I'm running an experiment in gamma-ray imaging (although the main emission from the decay of Am-241 is ~60keV, so much more in the range of x-rays). I'm curious as to the sort of sources that would produce the background radiation the gamma-ray detector is seeing.

I'm less interested by the affect of this radiation on biology (i.e. in Sieverts) but rather what the detector is receiving (i.e. Curies or Becquerels) if that information is available.

Some sources might be cosmic rays or possibly radon decay?. What other sources would be prominent in this range?
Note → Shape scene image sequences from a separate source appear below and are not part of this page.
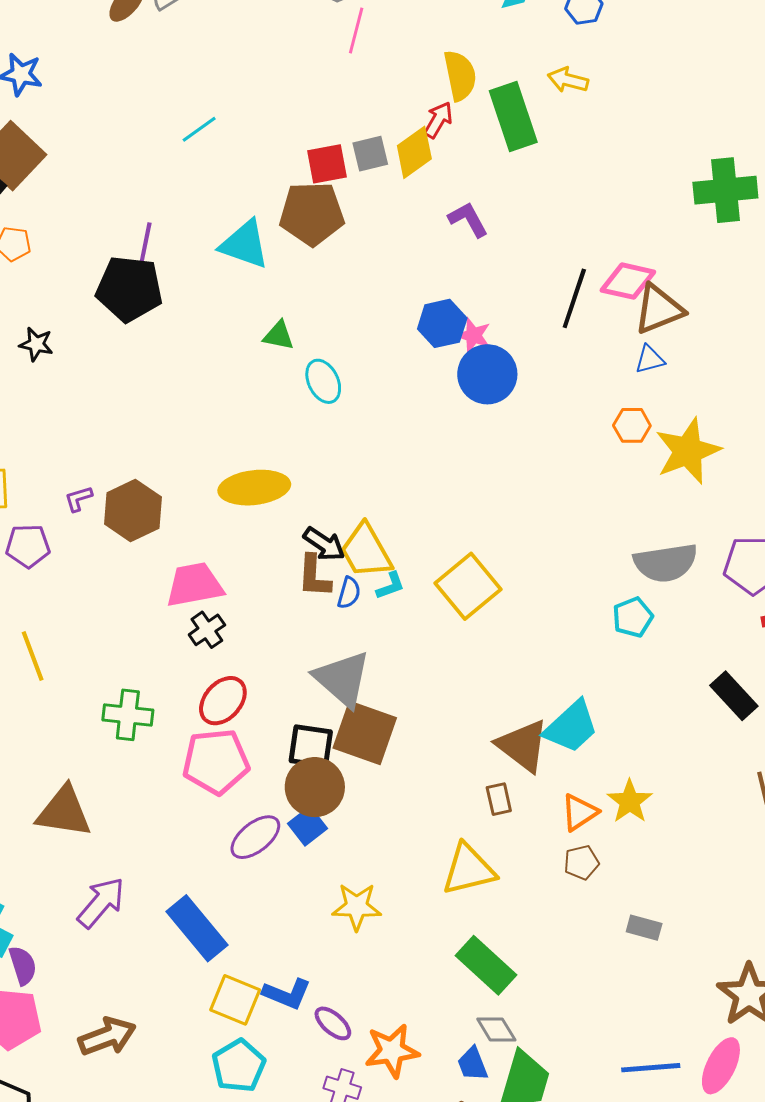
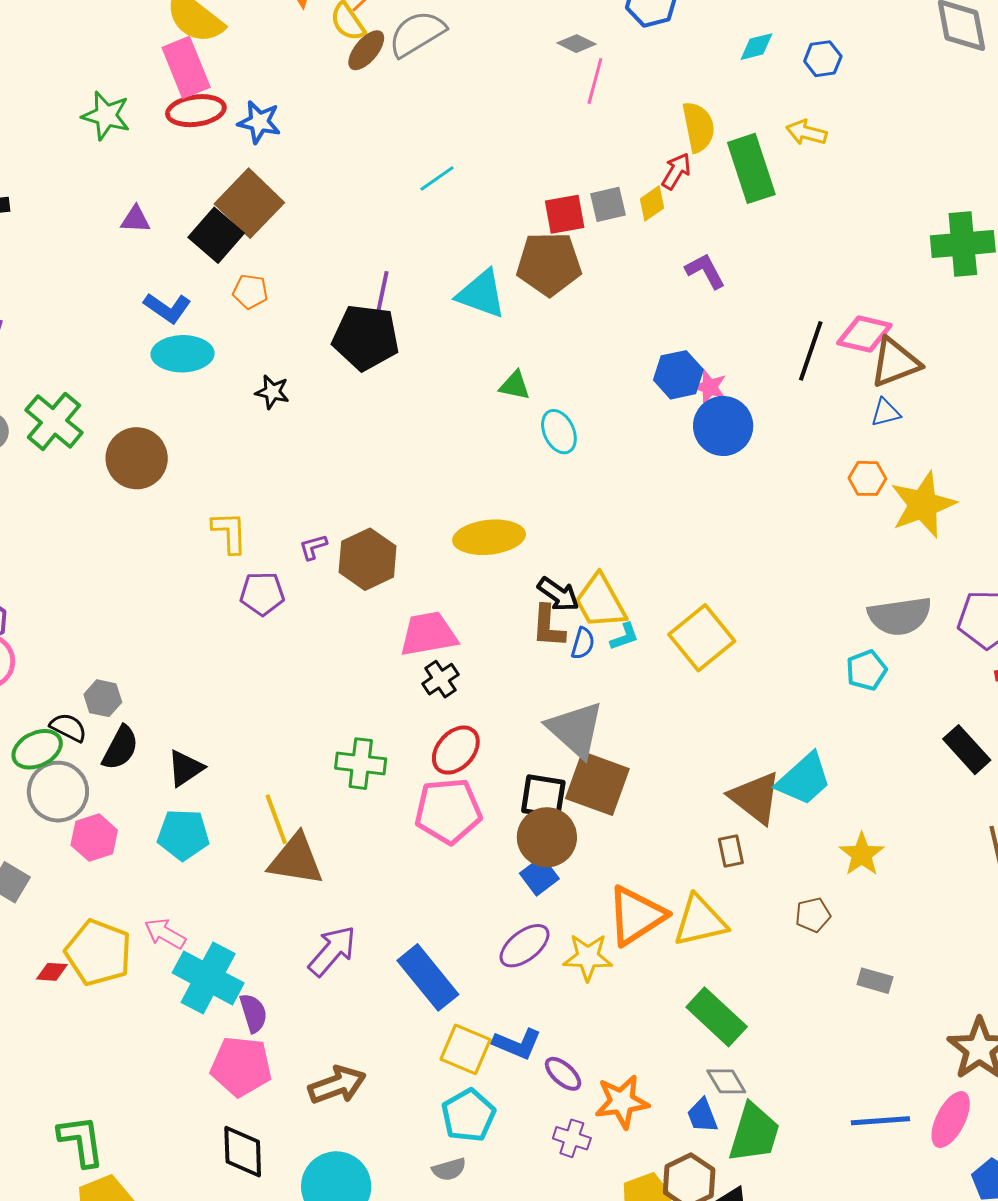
yellow diamond: (414, 152) -> (652, 203), size x0.7
yellow line: (33, 656) -> (276, 819), moved
orange triangle: (580, 812) -> (636, 916), moved, size x1.6
purple ellipse: (255, 837) -> (524, 946), moved

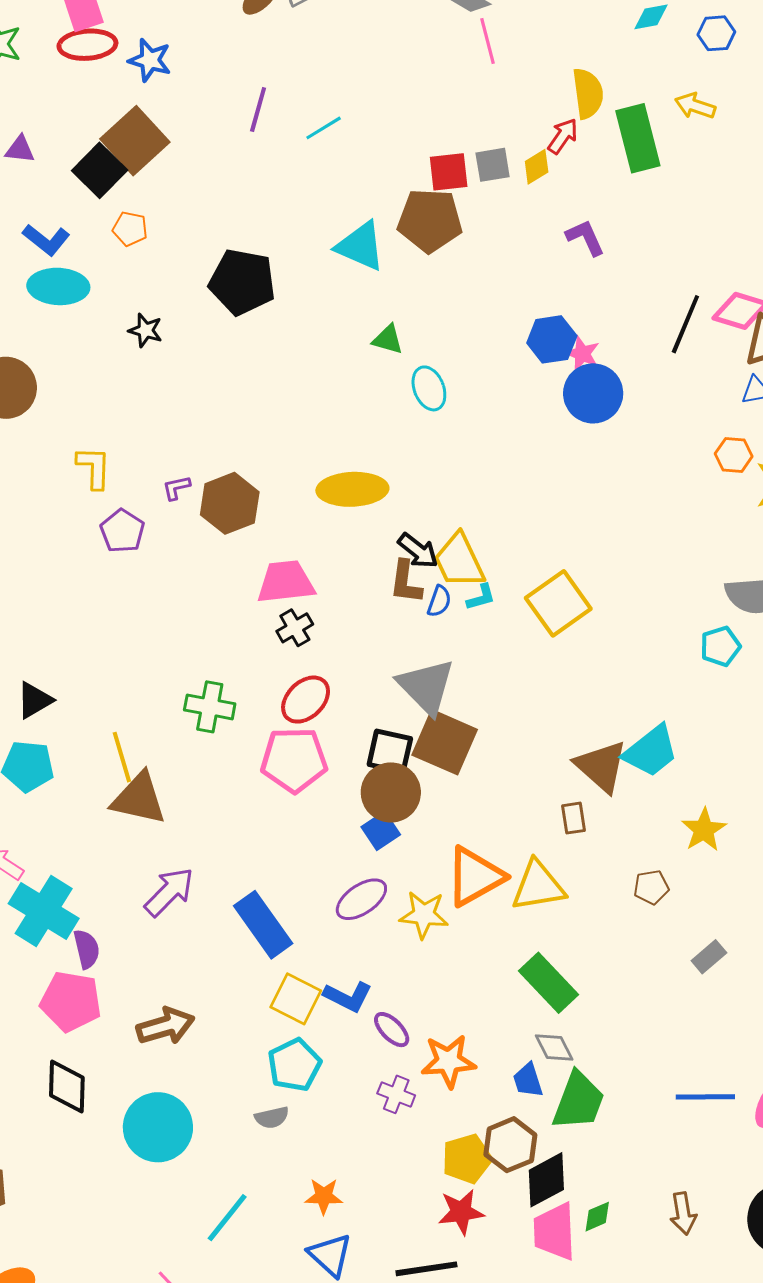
pink line: (595, 81) -> (487, 41), turned -33
purple line: (382, 294) -> (258, 110), moved
purple pentagon: (262, 594) -> (122, 531), turned 30
gray rectangle: (875, 981) -> (709, 957), turned -60

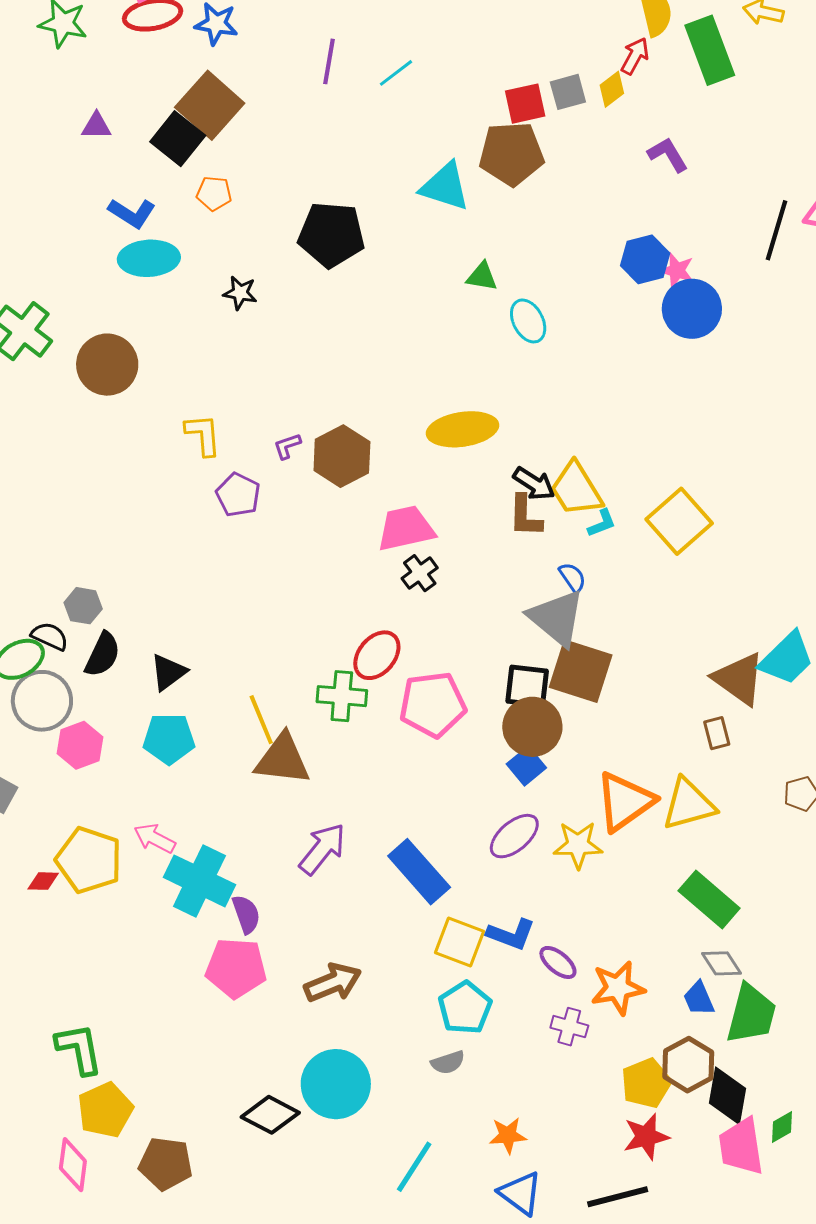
blue semicircle: (439, 601) -> (572, 577), moved, turned -48
red ellipse: (306, 700) -> (377, 655), moved
green cross: (210, 707) -> (342, 696), moved
black diamond: (67, 1086) -> (270, 1115), moved, turned -58
black diamond: (546, 1180) -> (728, 1096), turned -46

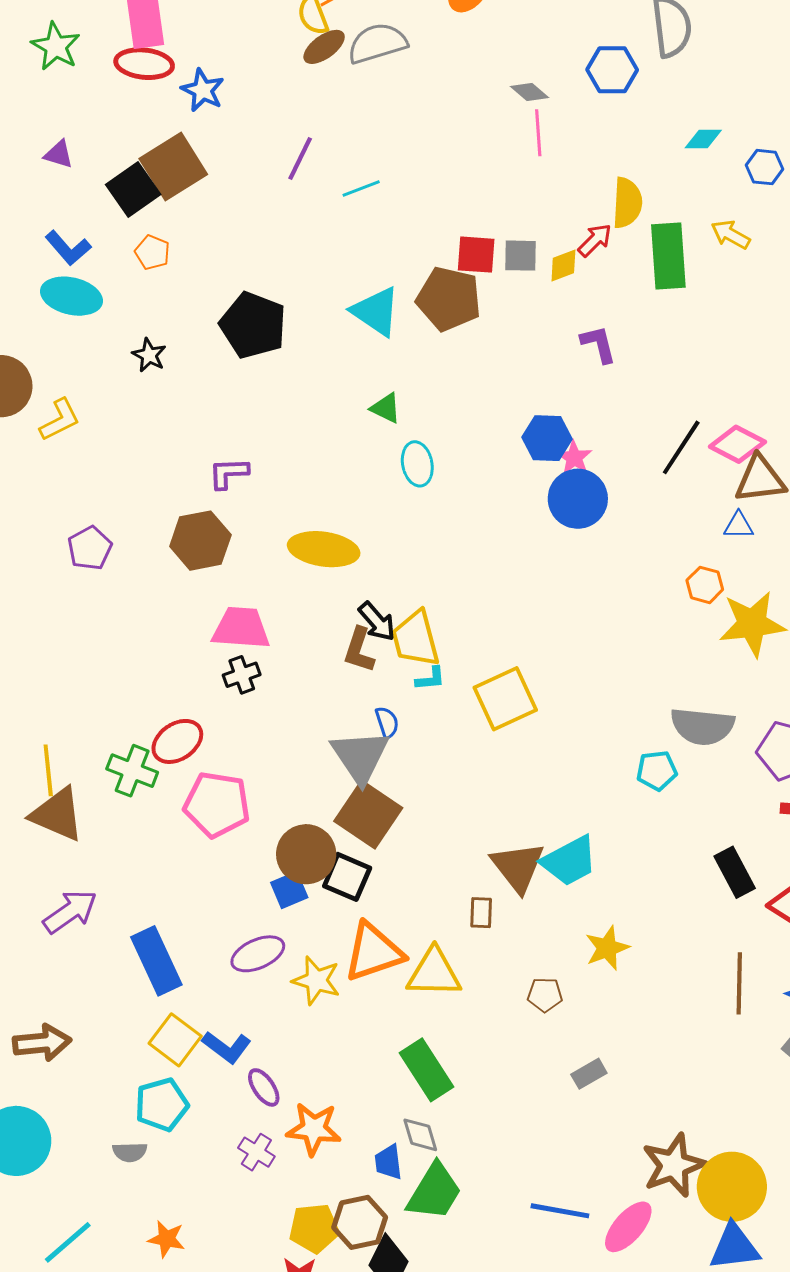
yellow L-shape: (203, 435) -> (60, 420), moved, turned 51
purple L-shape: (287, 446) -> (228, 473), moved, size x1.4
black square: (527, 686) -> (347, 877), moved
  • $\begingroup$ I asked the same question recently but didn't explain myself very well so this is a complete rephrasing. $\endgroup$
    – buzsh
    Mar 27, 2015 at 12:15
  • 1
    $\begingroup$ A spectrum or a hint about what energies you are seeing in the detector, and some information about what kind of detector you are using would really help. There are several regular users here who have some experience with one or more classes of detectors, but the thing we all know is that there are a lot of possible answers. Give us something to work with here. $\endgroup$ Mar 27, 2015 at 13:57
  • $\begingroup$ Cosmic rays typically have energies > 10 MeV, though solar wind deflects most of them away from us until energies > 10 GeV. They could create secondaries that could be in the keV range, but I don't believe the production would be consistent (i.e., more periodic and not really a background). $\endgroup$
    – Kyle Kanos
    Mar 27, 2015 at 14:21
  • $\begingroup$ Using an Ortec germanium detector at about 3.75kV looking at what might be populating the background radiation in the 0-100 keV region. It looks like an exponential decay out from 0keV with two distinct doublets ~70-80keV that I'm fairly sure are the lead Ka and Kb from the lead castle the detector is in. Just curious what would be causing so many counts 0-40keV. Ta $\endgroup$
    – buzsh
    Mar 27, 2015 at 16:22
  • $\begingroup$ BTW, You should edit the data in that comment into the question. That makes the question self contained and does not ask every reading to parse the comment thread to figure out what is going on. Further, comments are transient and subject to deletion. $\endgroup$ Mar 27, 2015 at 17:31

1 Answer 1


All high bias detectors experience electronics noise which rises roughly exponentially toward low energy. Add to that the (single, double, ...) Compton edges from the lines you are trying to sample and you can expect a lot of background down there without needing there to be any actual x-rays flying around in those energies.

Most of the Ortec devices run Ortec' DAQ software which can capture spectra to a format that can be converted to an image. If you want an expert opinion you could post such an image, but a rising mess of stuff is par for the course at the low end of the devices energy sensitivity.